Sporadic demand: Common reasons and disadvantages

Everyone involved in forecasting knows the problem: Intermittent demand is very difficult to predict and leads to smaller sparks which can end up causing a major fire.

Vague forecasts of intermittent demand patterns lead to a handful of problems, such as excessive inventories, which can cause high capital lockups and block strategically important investments. As a result, planning of such demand patterns often turns out to be suboptimal and leads to unsatisfactory results.

This post provides a brief introduction to the world of sporadic demand. More specifically, the following questions are answered:

What is intermittent demand? Where does intermittent demand occur? What are the top 4 reasons for intermittent demand? What are the biggest drawbacks caused by intermittent demand?

Ready? Let's dive in.

What exactly is intermittent demand?

Demand for a product is referred to sporadic or intermittent demand when the quantity demanded is zero for several periods. Intermittent demand occurs especially at low levels of aggregation, such as the SKU (Stock Keeping Unit) level and for products with a slow sales frequency. This includes, for example, spare parts, heavy production machines or generally expensive as well as irregularly demanded products. Planning of such products is challenging due to the lack of regularity, which plays an important role in planning.

"Intermittent demand occurs when the quantity demanded is zero for multiple periods."

Which industries are particularly affected by sporadic demand?

Intermittent demanded products are very often seen in the FMCG industry. These are products that have a slow sales frequency, e.g. where demand is weaker than for new products.

Intermittent demand products can represent up to 80% of the product range which is a major problem as it leads to insufficient storage and floor space usage.

Intermittent demand patterns are also a major challenge in the manufacturing sector. Sectors with short product life cycles in general, such as the apparel and food industry, are particularly affected. This problem is also prevalent for luxury goods and expensive products. Especially here a lot of money is wasted every year. This has a significant impact on sales and leads to waste of resources.

Now that it is somewhat clearer where intermittent demand appears. The question is what causes intermittent demand.

What are the top 4 reasons for intermittent demand?

The reasons for intermittent demand differ depending on the industry and the respective area. Looking at the problem in the B2B and B2C area, these 4 reasons can be identified:

Batch sizes

In supply chain management, intermittent demand quantities are strongly driven by the creation of batch sizes in B2B sales. It often happens that purchase quantities are increased due to price advantages. As a result, the demand curve flattens out steeply in periods following a price reduction, which is why, depending on the quantity purchased and the type of product, it can take time before corresponding products are needed again.

Product range expansions

Different customer requirements and growth targets force many companies to expand their assortment. The consequences are an increase in the number of products and the number of product variants and as a result an increasing complexity in planning. Assortment expansions also mean that for many companies, the number of product variants is growing faster than the percentage increase in sales.

Short product life cycles

Competition has increased sharply in recent years. In order to maintain business growth, companies are forced to launch new products, even though the existing assortment is filling the warehouses as well as the sales floors.

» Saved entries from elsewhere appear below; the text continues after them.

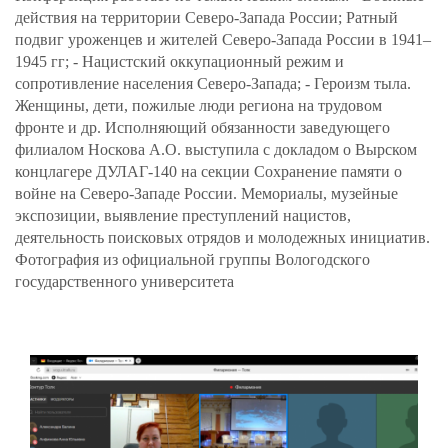
действия на территории Северо-Запада России; Ратный
подвиг уроженцев и жителей Северо-Запада России в 1941–
1945 гг; - Нацистский оккупационный режим и
сопротивление населения Северо-Запада; - Героизм тыла.
Женщины, дети, пожилые люди региона на трудовом
фронте и др. Исполняющий обязанности заведующего
филиалом Носкова А.О. выступила с докладом о Вырском
концлагере ДУЛАГ-140 на секции Сохранение памяти о
войне на Северо-Западе России. Мемориалы, музейные
экспозиции, выявление преступлений нацистов,
деятельность поисковых отрядов и молодежных инициатив.
Фотография из официальной группы Вологодского
государственного университета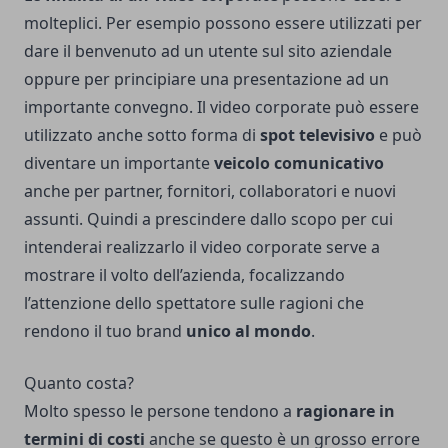
molteplici. Per esempio possono essere utilizzati per
dare il benvenuto ad un utente sul sito aziendale
oppure per principiare una presentazione ad un
importante convegno. Il video corporate può essere
utilizzato anche sotto forma di
spot televisivo
e può
diventare un importante
veicolo comunicativo
anche per partner, fornitori, collaboratori e nuovi
assunti. Quindi a prescindere dallo scopo per cui
intenderai realizzarlo il video corporate serve a
mostrare il volto dell’azienda, focalizzando
l’attenzione dello spettatore sulle ragioni che
rendono il tuo brand
unico al mondo
.
Quanto costa?
Molto spesso le persone tendono a
ragionare in
termini di costi
anche se questo è un grosso errore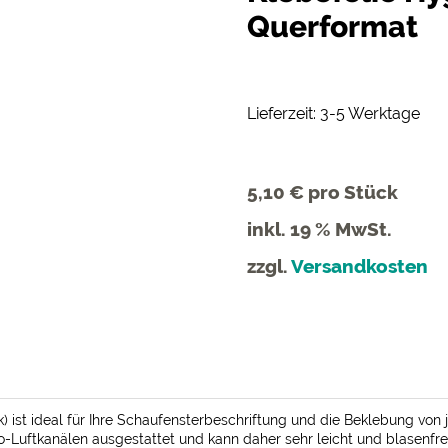
Querformat
Lieferzeit: 3-5 Werktage
5,10 €
pro Stück
inkl. 19 % MwSt.
zzgl.
Versandkosten
ck) ist ideal für Ihre Schaufensterbeschriftung und die Beklebung von
ro-Luftkanälen ausgestattet und kann daher sehr leicht und blasenfr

Particularly in the consumer goods sector, this leads to cannibalization effects, which cause demand for existing products to decline resulting in intermittent demand patterns at the end of product life cycles.

Replenishment frequency

To keep inventories at optimal levels, most companies focus on shorter replenishment intervals. This requires accurate forecasting at lower product, location and time levels.

The problem here is that individual SKUs at monthly levels may have high demand frequency, while demand at the daily level accommodates intermittent demand patterns.

There are many reasons for intermittent demand, but what are the downsides when forecasts become too inaccurate?

Disadvantages of inaccurate forecasting of intermittent demand

If we look at the disadvantages caused by inaccurate forecasts of intermittent demand, it becomes clear that these can affect the competitiveness and profitability of a company. The following disadvantages are extremely significant:

High inventory levels

Since intermittent demand does not follow regular patterns, inventories are often built up to meet established service level targets. This often results in excessive inventory levels, leading to inefficient use of resources.

Opportunity cost

Building safety stock for products that are demanded intermittently results in capital lockups, which leads to fewer investments in other business areas and therefore limited decision options.


Inadequate forecasting techniques for sporadic demand patterns lead to significant gaps between planned and actual demand quantities, causing bottlenecks that have a negative impact on service levels as well as customer satisfaction.

Manual intervention

Product shortages caused by inaccurate forecasting solutions often result in suboptimal manual reordering caused by an overreaction to corresponding shortages. Overstocks and inefficient use of resources are the consequences.

Exploit potentials and improve your forecasting

Products which follow an intermittent demand pattern have a lot of disadvantages. The reasons for demand irregularities of such products are diverse and vary from company to company. However, there is one common denominator, namely that great potentials are left by the wayside, although they can be exploited with the right expertise.